布団を収納する場所がない!やっぱり押入は必要だった

新しく建てられる家の多くは和室をつくらないケースが増えました。ほとんどの部屋はフローリングが敷かれた洋室で、畳はリビングの角に畳コーナーとして計画される程度に抑えられてしまうことがほとんどです。

リビングやダイニングには掃除機などを置く収納場所、寝室や子ども室には衣類を収納するクローゼットが計画されることが多いと思いますが、布団はどこに収納していますか?

和室であれば押入があり、畳の上に布団を敷いて就寝している方は畳んで押入に入れます。洋室にベッドを就寝している方にも夏用の掛け布団、冬用の羽毛布団、マットレスの上に敷き布団を使っている方もいるかもしれません。布団を収納したくてもクローゼットには入らなかったという経験をお持ちの方もいると思います。

押入とクローゼットの決定的な違い

押入の基本寸法は一間三尺(いっけんさんじゃく)と言われます。一間とは182cmのことで、大工さんは一間や半間と呼んだりします。半間とは一間の半分という意味で182cmの半分にあたる91cmとなります。また、一間は尺に直すと六尺となり、半間も尺に直すと三尺となることから、三尺とは91cmのことになります。

押入の大きさは間口が182cm、奥行が91cmでつくられるため、柱の厚さや壁の厚さを除いた実際に使える大きさは、間口が160cmほど、奥行が80cmほどとなります。

昔から押入は使われ続けていて、布団や家財などを収納していました。

クローゼットに基本寸法はなく間口はそれぞれです。ただ、奥行は衣類が収納して出し入れしやすい60cmから70cmほどを基準としているケースが多いです。

押入は布団を畳んで収納するには丁度よい奥行であり、クローゼットは衣類を収納するのに丁度よい奥行で設計されています。逆に、押入に衣類を収納しようとすると奥行が長すぎて効率よく収納できなかったり、クローゼットには布団が入らなかったりするのはそのためです。

大切なのは収納の奥行

物には丁度いい奥行がそれぞれあります。

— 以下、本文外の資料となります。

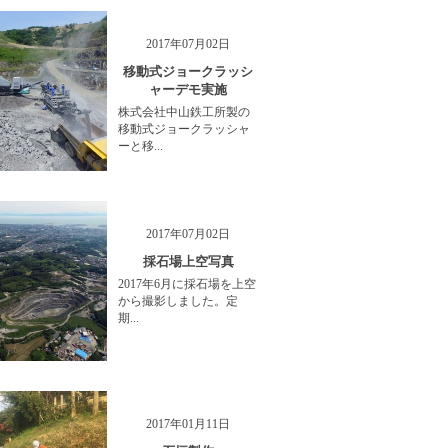
2017年07月02日
移動式ジョークラッシ
ャーデモ実施
株式会社中山鉄工所製の
移動式ジョークラッシャ
ーと移...
2017年07月02日
採石場上空写真
2017年6月に採石場を上空
から撮影しました。定
期...
2017年01月11日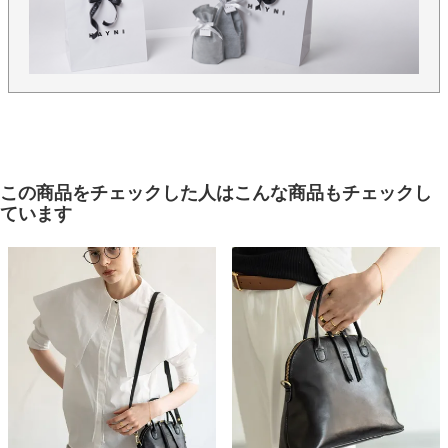
この商品をチェックした人はこんな商品もチェックし
ています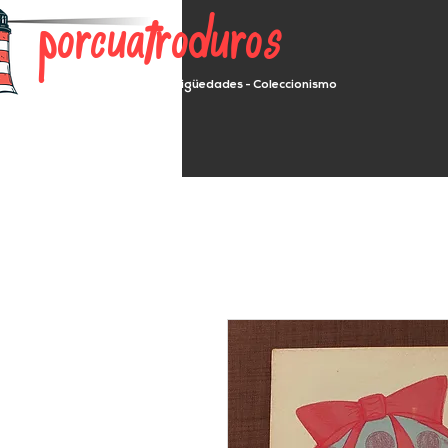
porcuatroduros
Segunda mano - Antigüedades - Coleccionismo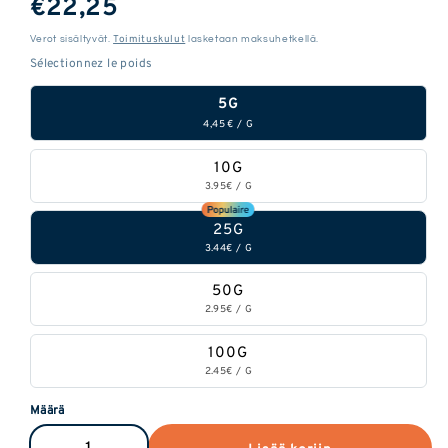
€22,25
hinta
Toimituskulut
Verot sisältyvät.
lasketaan maksuhetkellä.
5G
4,45 €
/
G
10G
3.95€
/
G
25G
3.44€
/
G
50G
2.95€
/
G
100G
2.45€
/
G
Määrä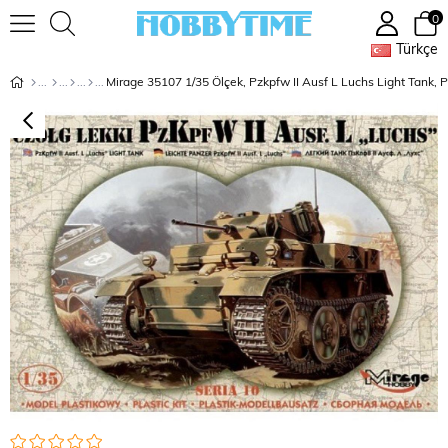
0
Türkçe
Mirage 35107 1/35 Ölçek, Pzkpfw II Ausf L Luchs Light Tank, Pl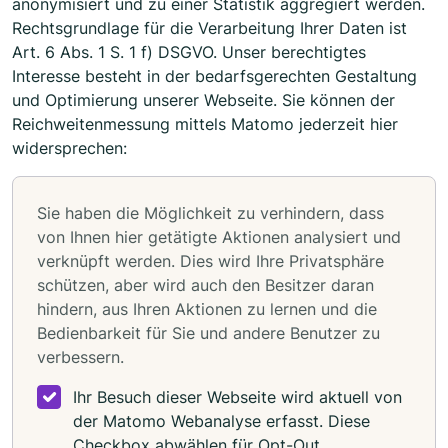
anonymisiert und zu einer Statistik aggregiert werden.
Rechtsgrundlage für die Verarbeitung Ihrer Daten ist
Art. 6 Abs. 1 S. 1 f) DSGVO. Unser berechtigtes
Interesse besteht in der bedarfsgerechten Gestaltung
und Optimierung unserer Webseite. Sie können der
Reichweitenmessung mittels Matomo jederzeit hier
widersprechen:
Sie haben die Möglichkeit zu verhindern, dass
von Ihnen hier getätigte Aktionen analysiert und
verknüpft werden. Dies wird Ihre Privatsphäre
schützen, aber wird auch den Besitzer daran
hindern, aus Ihren Aktionen zu lernen und die
Bedienbarkeit für Sie und andere Benutzer zu
verbessern.
Ihr Besuch dieser Webseite wird aktuell von
der Matomo Webanalyse erfasst. Diese
Checkbox abwählen für Opt-Out.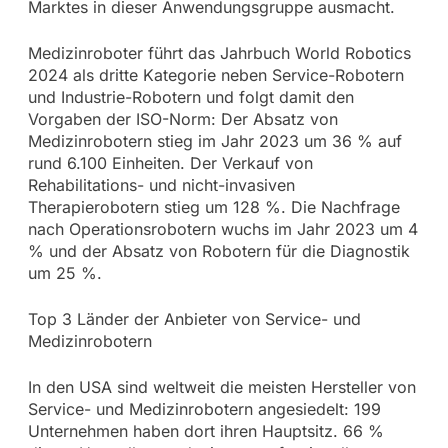
Marktes in dieser Anwendungsgruppe ausmacht.
Medizinroboter führt das Jahrbuch World Robotics
2024 als dritte Kategorie neben Service-Robotern
und Industrie-Robotern und folgt damit den
Vorgaben der ISO-Norm: Der Absatz von
Medizinrobotern stieg im Jahr 2023 um 36 % auf
rund 6.100 Einheiten. Der Verkauf von
Rehabilitations- und nicht-invasiven
Therapierobotern stieg um 128 %. Die Nachfrage
nach Operationsrobotern wuchs im Jahr 2023 um 4
% und der Absatz von Robotern für die Diagnostik
um 25 %.
Top 3 Länder der Anbieter von Service- und
Medizinrobotern
In den USA sind weltweit die meisten Hersteller von
Service- und Medizinrobotern angesiedelt: 199
Unternehmen haben dort ihren Hauptsitz. 66 %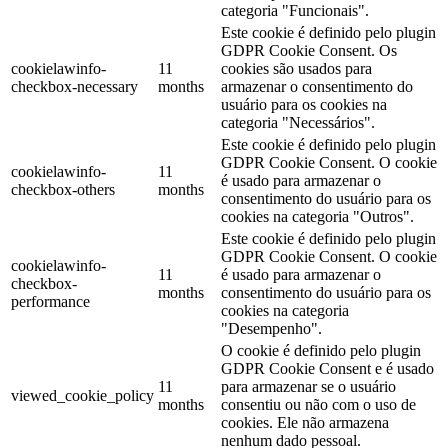
categoria "Funcionais".
Este cookie é definido pelo plugin
GDPR Cookie Consent. Os
cookielawinfo-
11
cookies são usados ​​para
checkbox-necessary
months
armazenar o consentimento do
usuário para os cookies na
categoria "Necessários".
Este cookie é definido pelo plugin
GDPR Cookie Consent. O cookie
cookielawinfo-
11
é usado para armazenar o
checkbox-others
months
consentimento do usuário para os
cookies na categoria "Outros".
Este cookie é definido pelo plugin
GDPR Cookie Consent. O cookie
cookielawinfo-
11
é usado para armazenar o
checkbox-
months
consentimento do usuário para os
performance
cookies na categoria
"Desempenho".
O cookie é definido pelo plugin
GDPR Cookie Consent e é usado
11
para armazenar se o usuário
viewed_cookie_policy
months
consentiu ou não com o uso de
cookies. Ele não armazena
nenhum dado pessoal.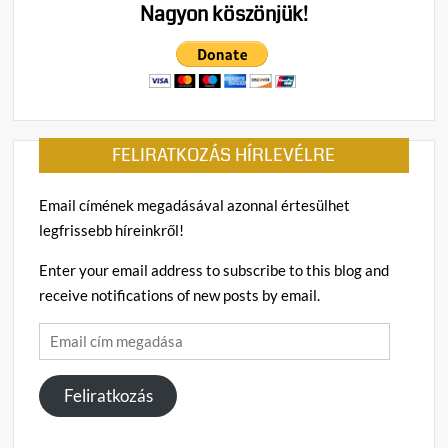
Nagyon köszönjük!
FELIRATKOZÁS HÍRLEVÉLRE
Email címének megadásával azonnal értesülhet
legfrissebb híreinkről!
Enter your email address to subscribe to this blog and
receive notifications of new posts by email.
Email
cím
megadása
Feliratkozás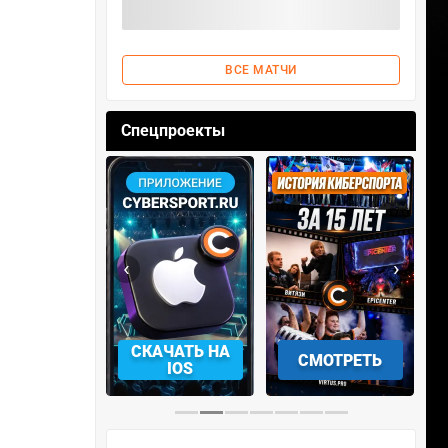
ВСЕ МАТЧИ
Спецпроекты
‹
›
АЧАТЬ НА
СМОТРЕТЬ
УЧАСТВОВАТЬ
IOS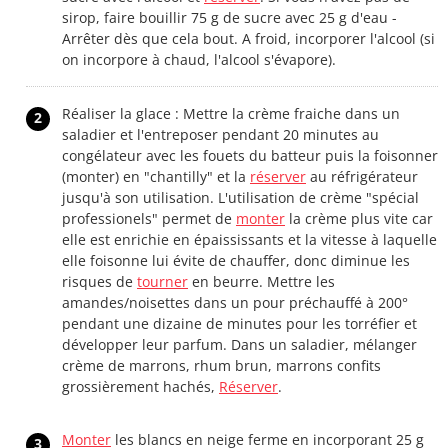
sirop, faire bouillir 75 g de sucre avec 25 g d'eau -
Arrêter dès que cela bout. A froid, incorporer l'alcool (si
on incorpore à chaud, l'alcool s'évapore).
Réaliser la glace : Mettre la crème fraiche dans un
2
saladier et l'entreposer pendant 20 minutes au
congélateur avec les fouets du batteur puis la foisonner
(monter) en "chantilly" et la
réserver
au réfrigérateur
jusqu'à son utilisation. L'utilisation de crème "spécial
professionels" permet de
monter
la crème plus vite car
elle est enrichie en épaississants et la vitesse à laquelle
elle foisonne lui évite de chauffer, donc diminue les
risques de
tourner
en beurre. Mettre les
amandes/noisettes dans un pour préchauffé à 200°
pendant une dizaine de minutes pour les torréfier et
développer leur parfum. Dans un saladier, mélanger
crème de marrons, rhum brun, marrons confits
grossièrement hachés,
Réserver
.
Monter
les blancs en neige ferme en incorporant 25 g
3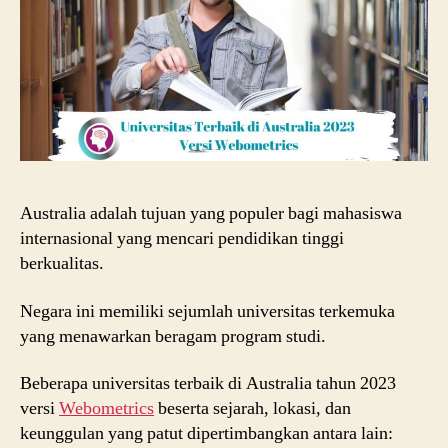
Australia adalah tujuan yang populer bagi mahasiswa
internasional yang mencari pendidikan tinggi
berkualitas.
Negara ini memiliki sejumlah universitas terkemuka
yang menawarkan beragam program studi.
Beberapa universitas terbaik di Australia tahun 2023
versi
Webometrics
beserta sejarah, lokasi, dan
keunggulan yang patut dipertimbangkan antara lain: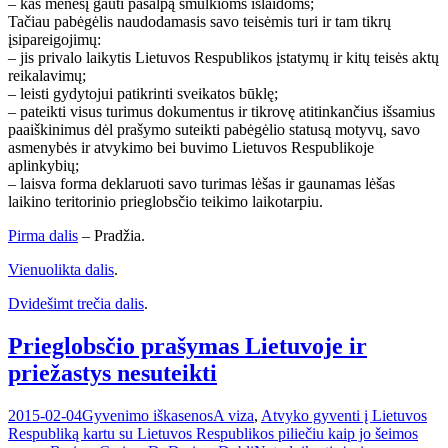
– kas mėnesį gauti pašalpą smulkioms išlaidoms;
Tačiau pabėgėlis naudodamasis savo teisėmis turi ir tam tikrų
įsipareigojimų:
– jis privalo laikytis Lietuvos Respublikos įstatymų ir kitų teisės aktų
reikalavimų;
– leisti gydytojui patikrinti sveikatos būklę;
– pateikti visus turimus dokumentus ir tikrovę atitinkančius išsamius
paaiškinimus dėl prašymo suteikti pabėgėlio statusą motyvų, savo
asmenybės ir atvykimo bei buvimo Lietuvos Respublikoje
aplinkybių;
– laisva forma deklaruoti savo turimas lėšas ir gaunamas lėšas
laikino teritorinio prieglobsčio teikimo laikotarpiu.
Pirma dalis
– Pradžia.
Vienuolikta dalis
.
Dvidešimt trečia dalis
.
Prieglobsčio prašymas Lietuvoje ir
priežastys nesuteikti
2015-02-04
Gyvenimo iškasenos
A viza
,
Atvyko gyventi į Lietuvos
Respubliką kartu su Lietuvos Respublikos piliečiu kaip jo šeimos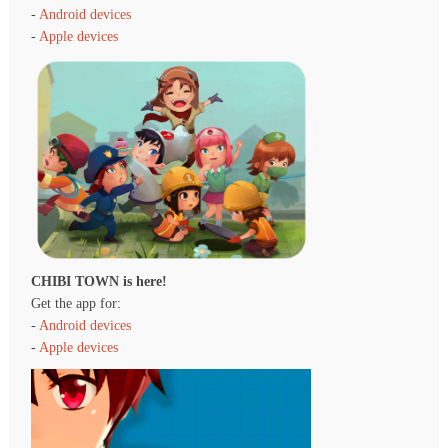
-
Android devices
-
Apple devices
CHIBI TOWN is here!
Get the app for:
-
Android devices
-
Apple devices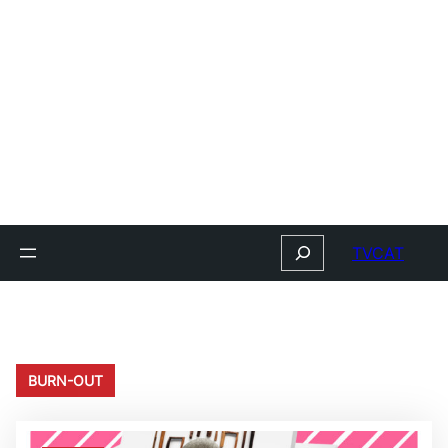
Search
TVCAT
BURN-OUT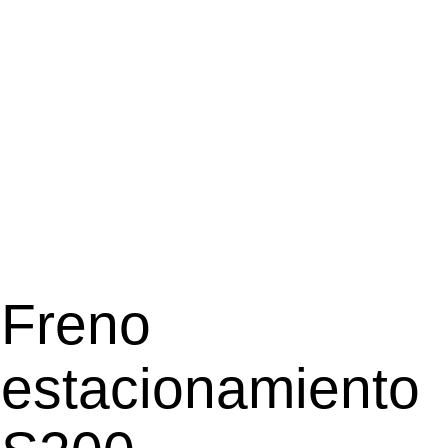
Freno
estacionamie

奥行がある押入には布団の他にも海外旅行で使用する大きなスーツケース、衣類ケース、オイルヒーターなど長くて大きいものを収納するのに向いています。クローゼットはハンガーに掛けて収納する衣類の他に、掃除機、カバン、アイロンやアイロン台、扇風機なども収納しやすいかもしれません。

家の中にある収納を全て同じ奥行のクローゼットにしてしまうのではなく、布団など奥行がある物を入れられる場所、衣類などをハンガーに掛けて収納しやすい場所、小物や本など奥行が短いものを収納しやすい場所など、いくつか作っておくとよいです。

家族全員が使用する収納庫やウォークインクローゼットを作り、その中に奥行が長い棚、中くらいの棚、短い棚を作っておく方法もあります。ライフスタイルに合った収納場所を確保することが大切です。